Com certeza as possuía todas, e no mais alto grau de perfeição. Uma, porém, resplandece nela com brilho particular: a sua pureza virginal. Maria é Virgem : preza tanto a sua virgindade, que chama para ela a atenção do Anjo, quando este lhe propõe o mistério da Maternidade divina.

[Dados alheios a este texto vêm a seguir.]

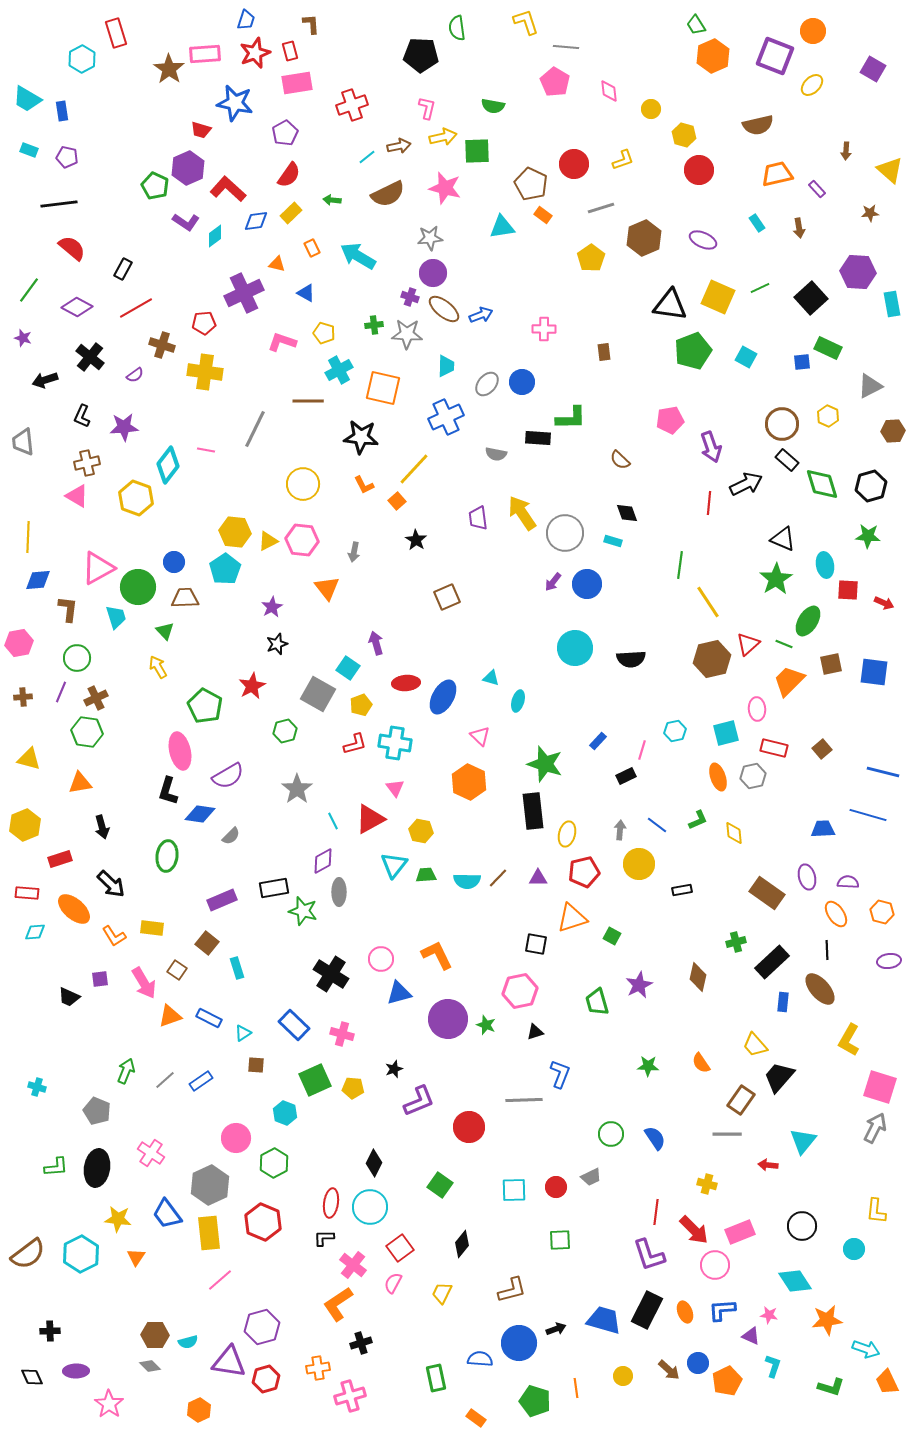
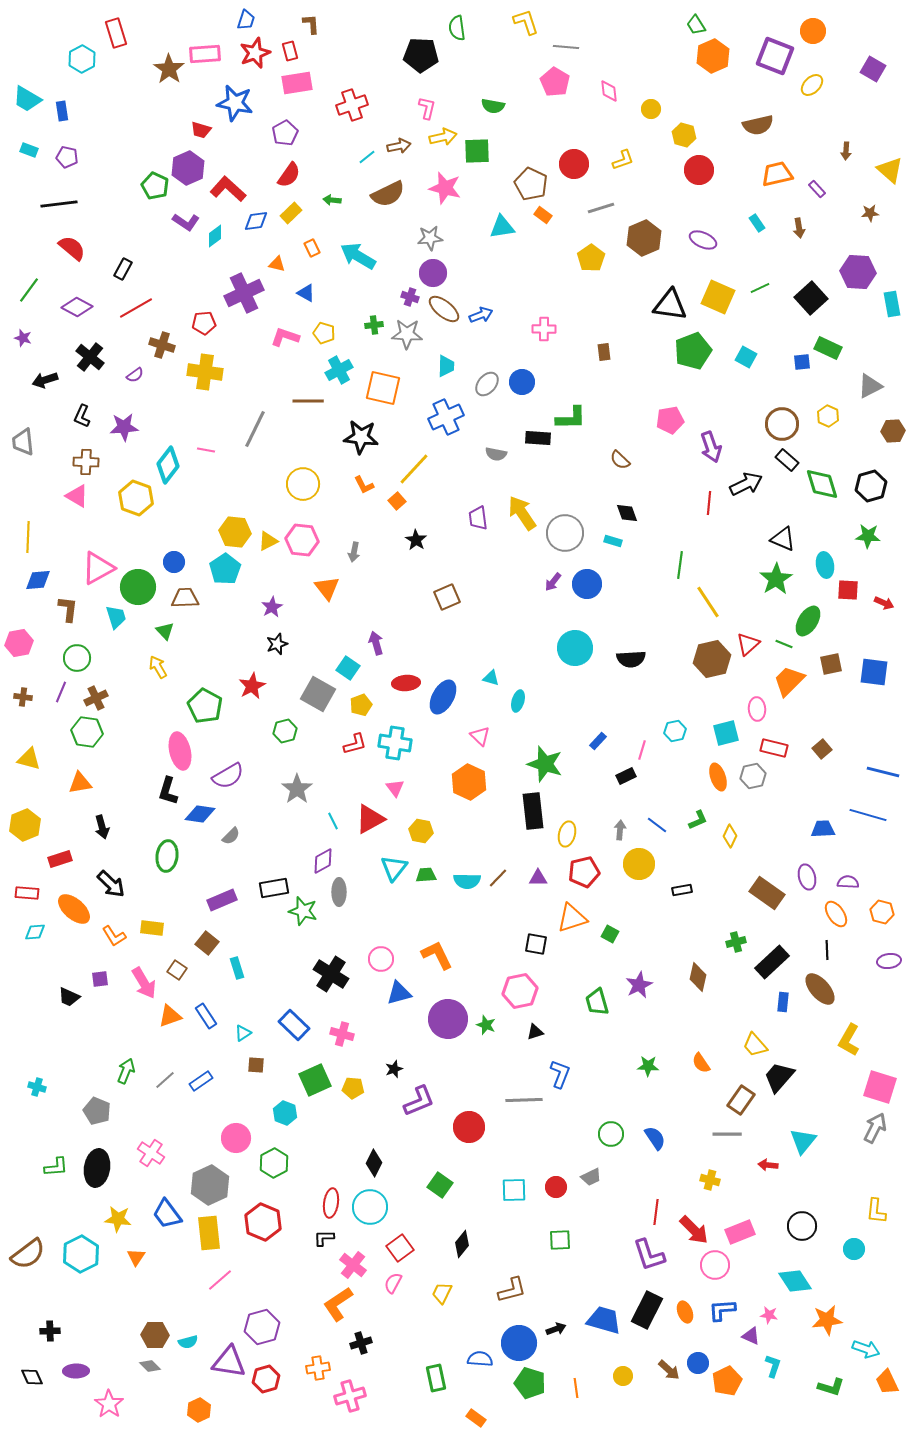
pink L-shape at (282, 342): moved 3 px right, 5 px up
brown cross at (87, 463): moved 1 px left, 1 px up; rotated 15 degrees clockwise
brown cross at (23, 697): rotated 12 degrees clockwise
yellow diamond at (734, 833): moved 4 px left, 3 px down; rotated 30 degrees clockwise
cyan triangle at (394, 865): moved 3 px down
green square at (612, 936): moved 2 px left, 2 px up
blue rectangle at (209, 1018): moved 3 px left, 2 px up; rotated 30 degrees clockwise
yellow cross at (707, 1184): moved 3 px right, 4 px up
green pentagon at (535, 1401): moved 5 px left, 18 px up
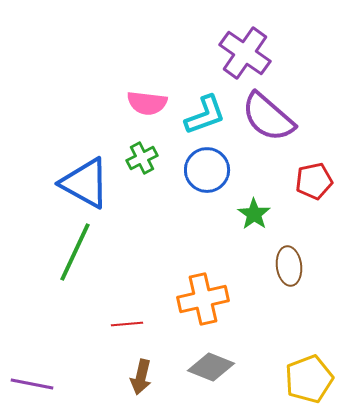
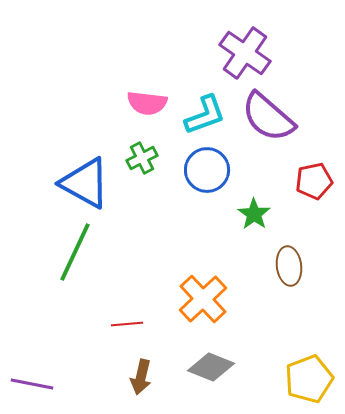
orange cross: rotated 30 degrees counterclockwise
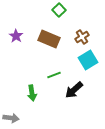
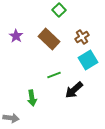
brown rectangle: rotated 20 degrees clockwise
green arrow: moved 5 px down
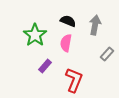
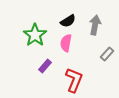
black semicircle: rotated 126 degrees clockwise
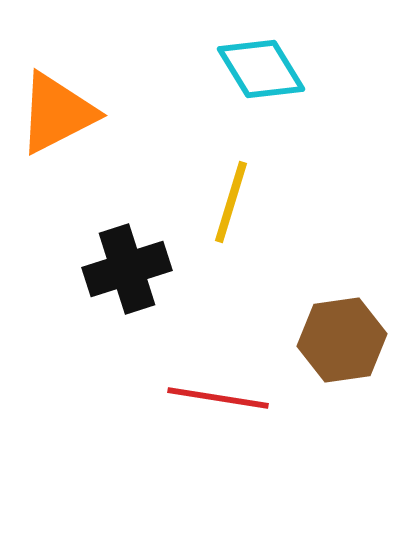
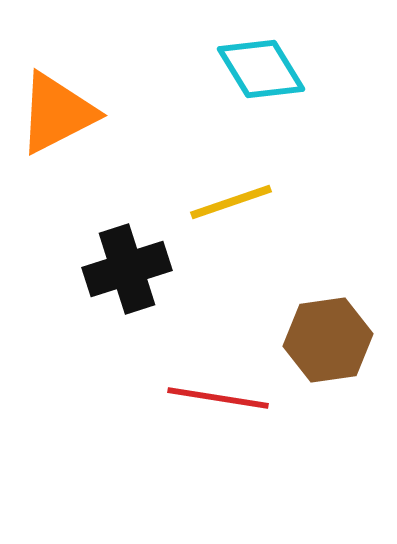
yellow line: rotated 54 degrees clockwise
brown hexagon: moved 14 px left
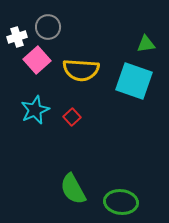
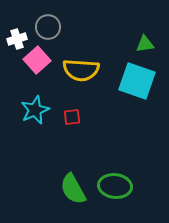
white cross: moved 2 px down
green triangle: moved 1 px left
cyan square: moved 3 px right
red square: rotated 36 degrees clockwise
green ellipse: moved 6 px left, 16 px up
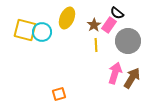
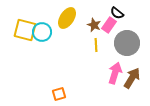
yellow ellipse: rotated 10 degrees clockwise
brown star: rotated 16 degrees counterclockwise
gray circle: moved 1 px left, 2 px down
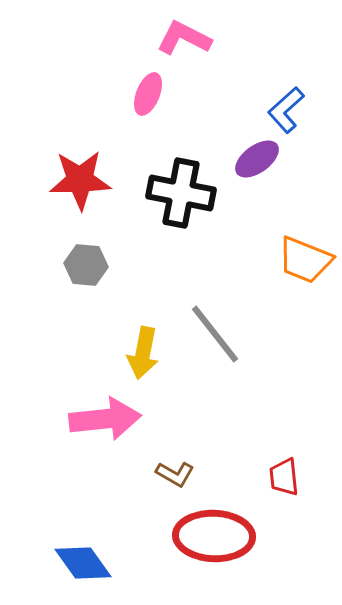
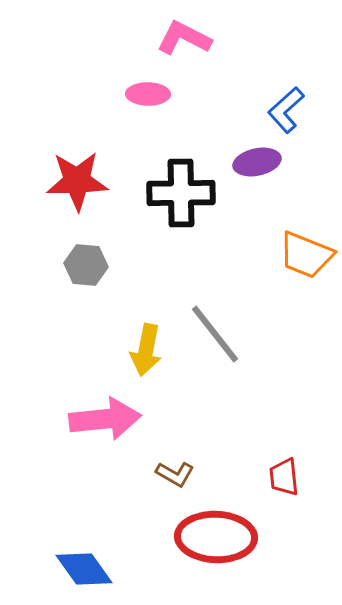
pink ellipse: rotated 69 degrees clockwise
purple ellipse: moved 3 px down; rotated 24 degrees clockwise
red star: moved 3 px left, 1 px down
black cross: rotated 12 degrees counterclockwise
orange trapezoid: moved 1 px right, 5 px up
yellow arrow: moved 3 px right, 3 px up
red ellipse: moved 2 px right, 1 px down
blue diamond: moved 1 px right, 6 px down
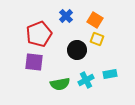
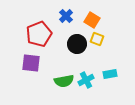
orange square: moved 3 px left
black circle: moved 6 px up
purple square: moved 3 px left, 1 px down
green semicircle: moved 4 px right, 3 px up
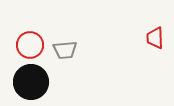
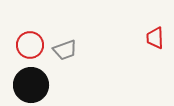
gray trapezoid: rotated 15 degrees counterclockwise
black circle: moved 3 px down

Não somente ela é Virgem, mas a sua alma é sem mácula. A Liturgia revela-nos que o desígnio de Deus, ao conceder a Maria o privilégio único da Imaculada Conceição, era «preparar para o Verbo uma morada digna d'Ele» : Deus qui per immaculatam Virginis conceptionem, dignum Filio tuo HABITACULUM PRAEPARASTI . Maria devia ser a Mãe de Deus : e esta dignidade eminente exigia que ela fosse, não somente Virgem, mas que a sua pureza fosse maior do que a dos Anjos e
fosse um reflexo dos santos esplendores em que o Pai gera o Filho: In spendoríbus sanctorum . Deus é santo, três vezes santo ; os Anjos, os Arcanjos, os Serafins cantam essa pureza infinita: Sanctus, Sanctus, Sanctus. O seio de Deus, de brilho imaculado, é a morada natural do Filho único de Deus : o Verbo está sempre in sinu Patrís: mas, incarnando, quis também, por inefável condescendência, ser in sinu Virginis Matris; era mister que o tabernáculo que lhe oferecia a Virgem Lhe lembrasse, por sua pureza incomparável, o seio eterno onde, como Deus, vive sempre: Christi sinus erat in Deo Patre divinitas, in Maria Matre virginitas.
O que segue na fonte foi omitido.